Here's what I believe: let's fund the sciences, let's make higher education accessible, let's share the bounty of our technological progress widely, let's make it easy for people to use their time contributing to genuine inquiry, rather than the bottom-line of a stock portfolio. If this is what you have in mind when you say "promote technological progress" then I'm 100% on-board, and we can move on to discussing how best to achieve these. But if you want to take the observation that we are no longer hunter-gatherers, and extrapolate it into the ideology that any novel invention anywhere ever is a "net good" and should under no circumstances be questioned or restrained then I'm not really sure what to say. It seems obvious to me that tools should be dealt with as they are, in the context that they operate it, but if you prefer to instead live in the world of myth and narrative that is your prerogative.
In what direction? Most of the world is only now slowly achieving the lifestyle of a middle-class Westerner in the 50s. If you think that these people are going to accept a downgrade from that, from their "dream", you are deluding yourself. One painful lessons communists learn was that human nature doesn't change and people are competitive and selfish.
> Nuclear was a missed opportunity
It wasn't the only one: GMOs and stem cells also come to mind.
> let's fund the sciences, let's make higher education accessible, let's share the bounty
I believe pretty much the same things, but we disagree on the means. I believe the way to get them is the only proven value-creation mechanism, the one that pulled mankind out of dirt: free-market capitalism.

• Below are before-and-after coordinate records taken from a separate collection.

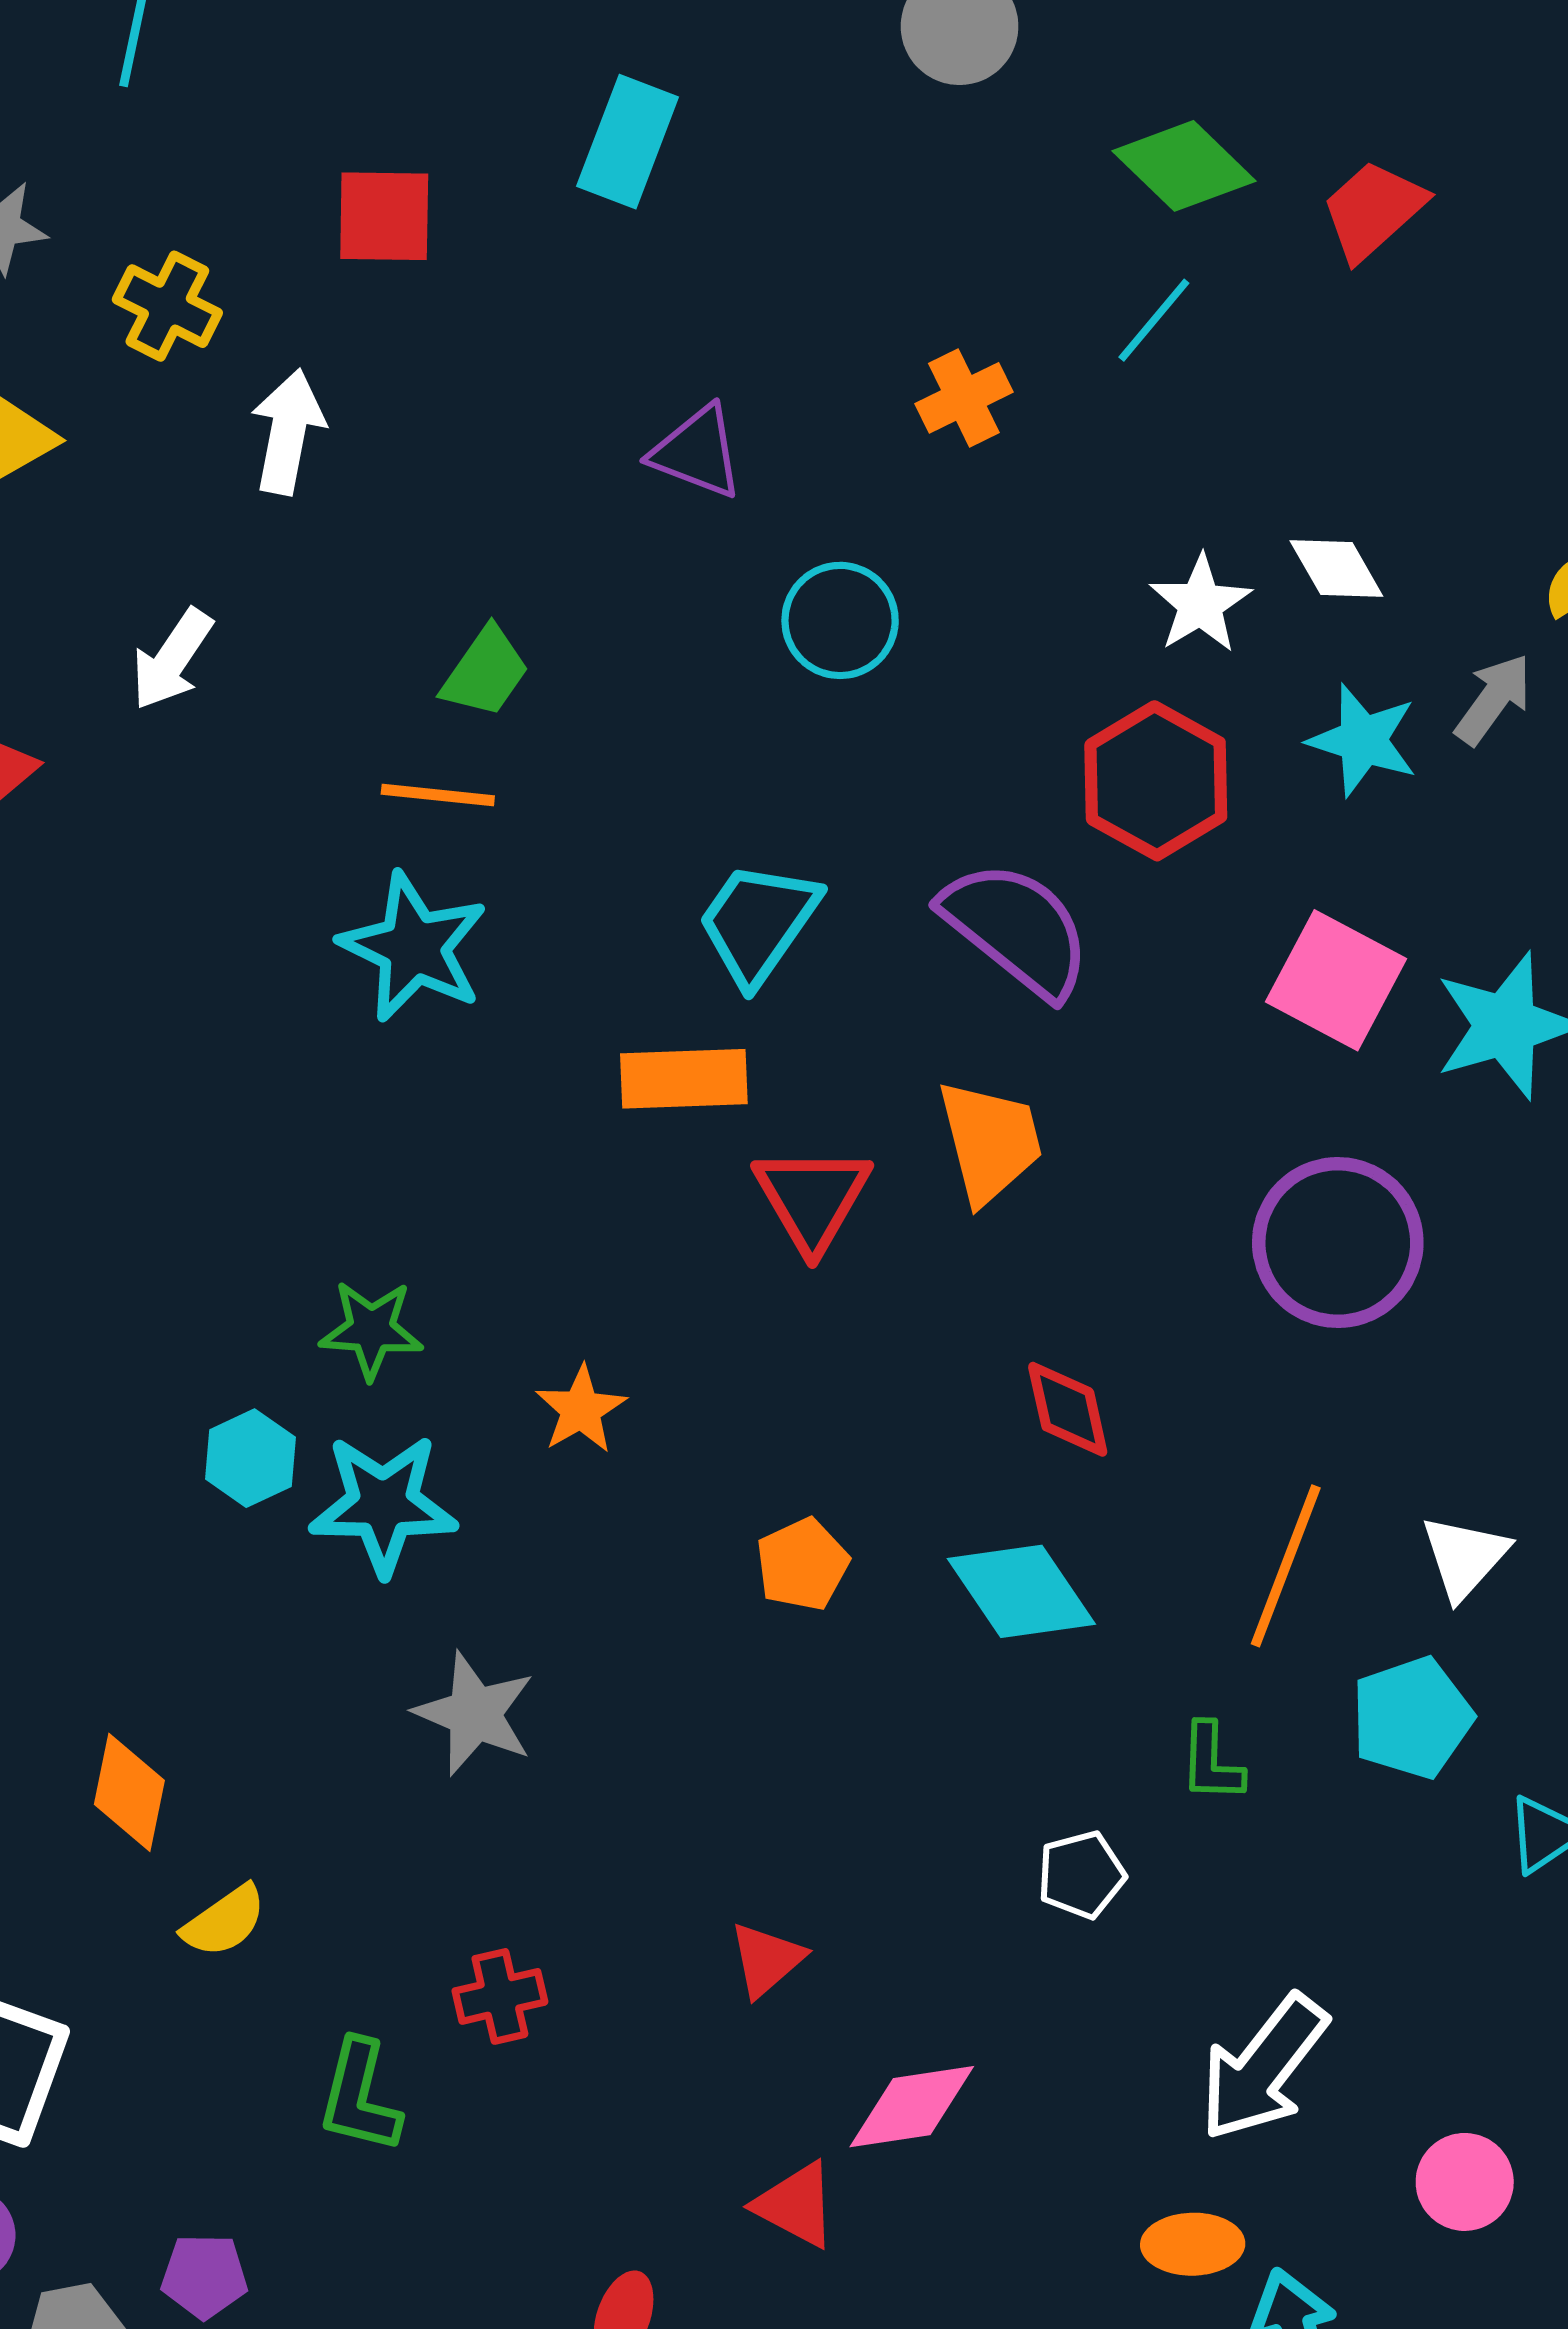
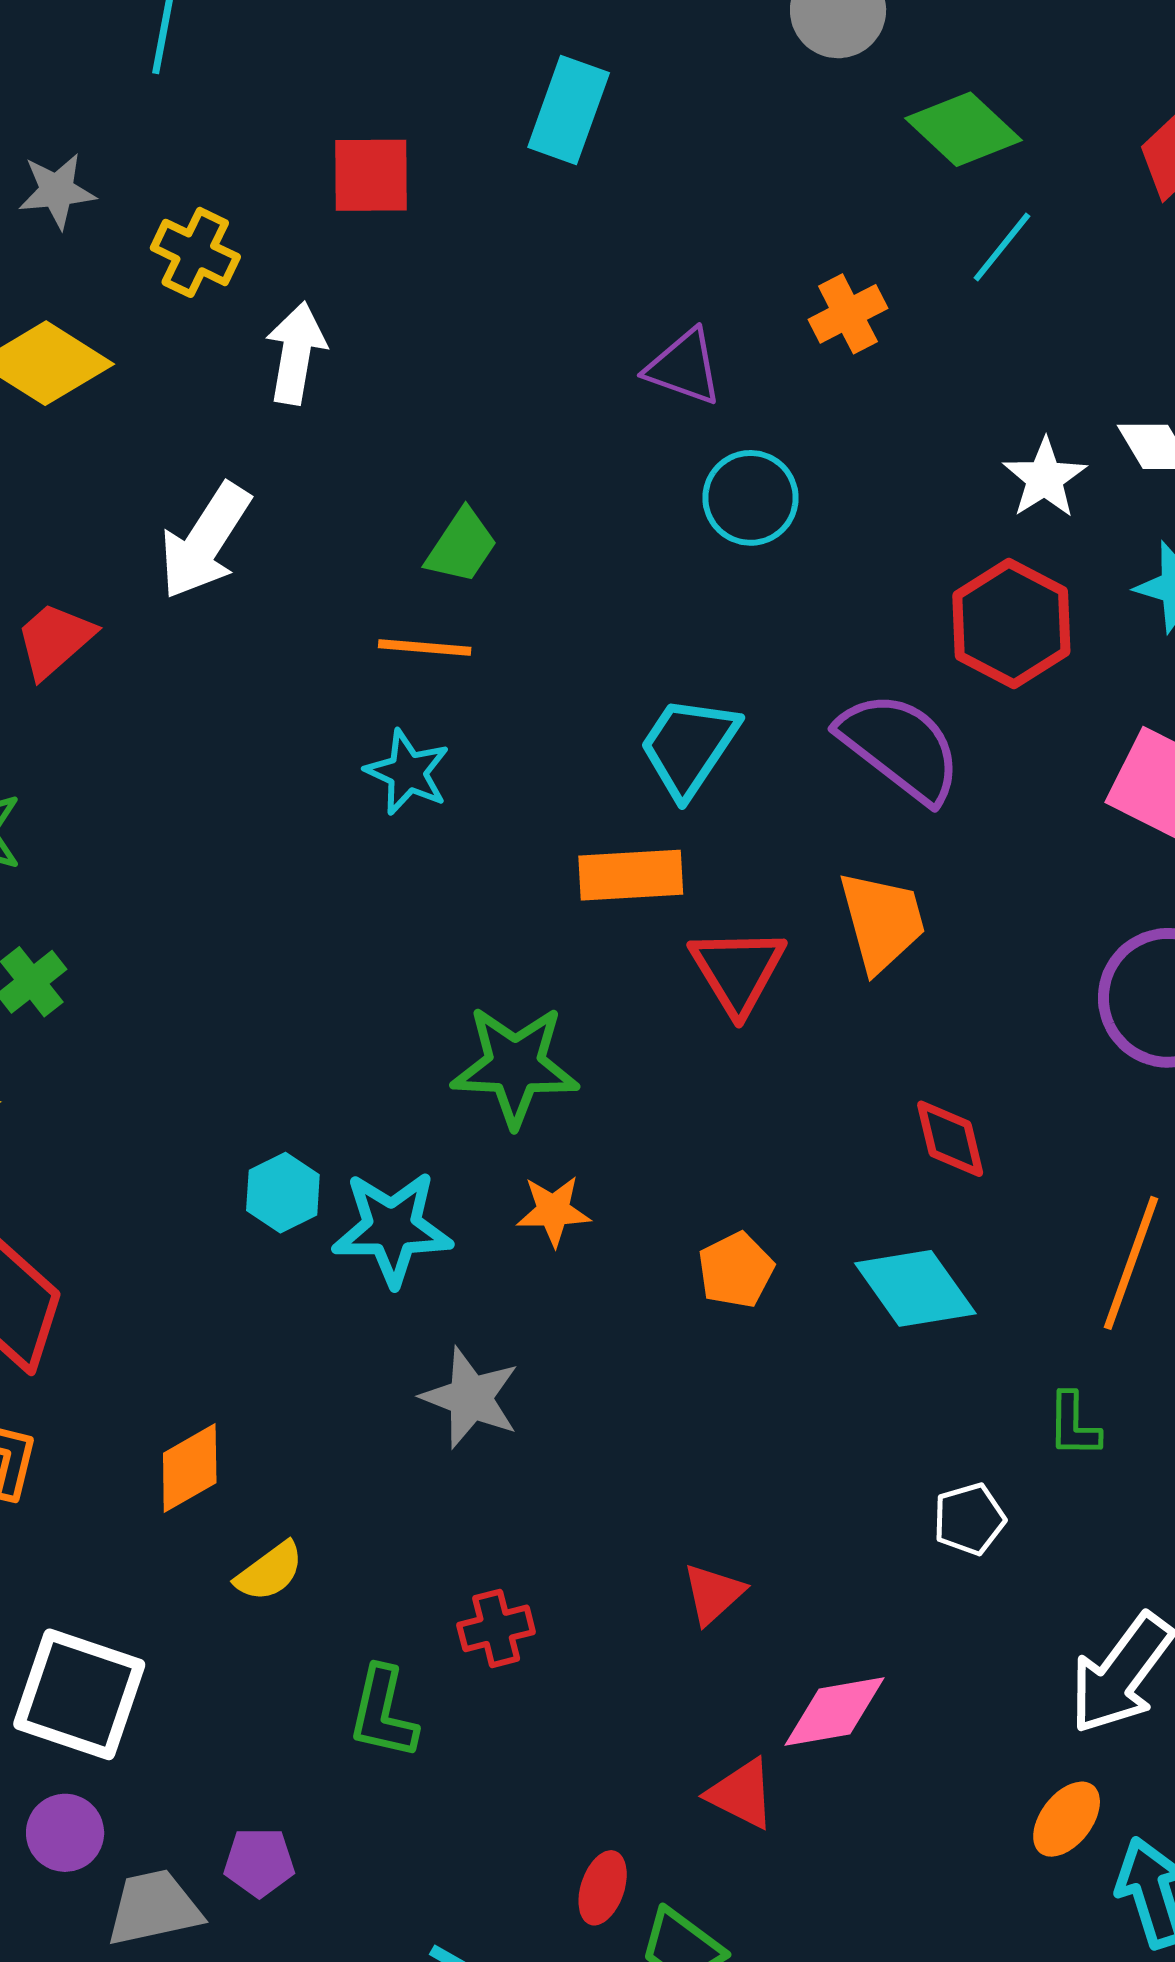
green diamond: (1184, 166) -> (964, 129), moved
purple triangle: (697, 452) -> (684, 367), moved
white arrow: (172, 659) -> (205, 541), size x1.4
cyan star: (414, 947) -> (408, 772), size x0.7
green star: (371, 1330) -> (515, 1066), moved, size x1.5
orange star: (581, 1410) -> (553, 1211), moved, turned 30
orange diamond: (129, 1792) -> (190, 1468), turned 50
orange ellipse: (1193, 2244) -> (1067, 1819), turned -50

> what is the [...] point here? That allowing VC money to do whatever it wants is going to accelerate this trend of progress?
The opposite, actually: that putting any brake on technological development (even if for completely great intentions) will delay that trend of progress to the point of endangering our survival as a species - simply because history shows us that technology is a net positive and we need every single bit of that progress to solve certain urgent civilization-ending dangers.
I personally don't know any technology that overall was a net negative.
I agree, we could happen run across one in the future, but so far history is on our side. Also, don't forget that our species's default fate is dire. Statistically speaking our civilisation is highly likely to end where is began: on this planet.
Technology is the only change we got to change this dreadful default fate awaiting us.